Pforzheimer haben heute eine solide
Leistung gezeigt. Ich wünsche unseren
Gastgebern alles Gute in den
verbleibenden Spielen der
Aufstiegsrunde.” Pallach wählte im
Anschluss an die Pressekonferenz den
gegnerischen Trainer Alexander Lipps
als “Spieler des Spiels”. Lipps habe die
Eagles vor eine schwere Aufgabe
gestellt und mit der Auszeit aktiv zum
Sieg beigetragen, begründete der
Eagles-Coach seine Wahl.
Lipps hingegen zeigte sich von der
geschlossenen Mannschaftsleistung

----

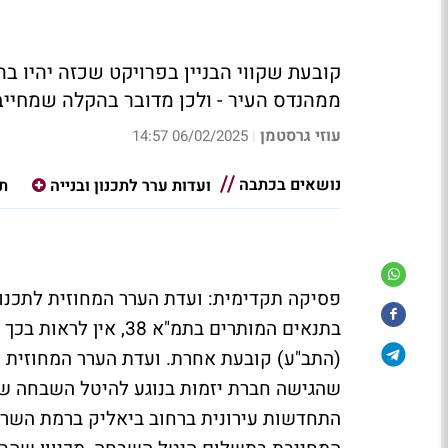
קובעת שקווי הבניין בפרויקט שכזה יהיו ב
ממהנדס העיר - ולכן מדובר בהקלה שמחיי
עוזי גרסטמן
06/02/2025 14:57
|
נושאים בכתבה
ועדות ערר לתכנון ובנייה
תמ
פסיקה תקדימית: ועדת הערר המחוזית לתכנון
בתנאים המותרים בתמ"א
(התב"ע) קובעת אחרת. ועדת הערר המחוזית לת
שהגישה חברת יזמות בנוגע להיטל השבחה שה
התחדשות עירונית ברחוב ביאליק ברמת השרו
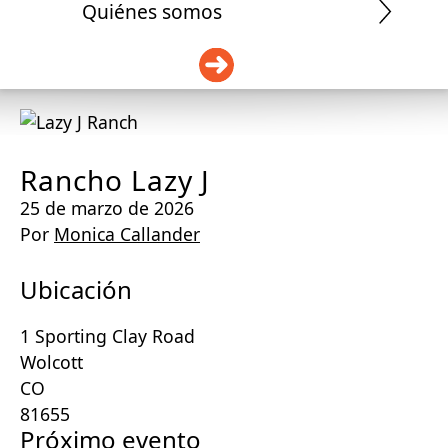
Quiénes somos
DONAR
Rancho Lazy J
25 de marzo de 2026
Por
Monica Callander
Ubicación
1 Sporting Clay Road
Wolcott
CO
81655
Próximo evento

----

(WORK ITEM) Find each line in the material above that carries the string "ועדת", and copy it.

(EXERCISE ANSWER)
פסיקה תקדימית: ועדת הערר המחוזית לתכנון
(התב"ע) קובעת אחרת. ועדת הערר המחוזית לת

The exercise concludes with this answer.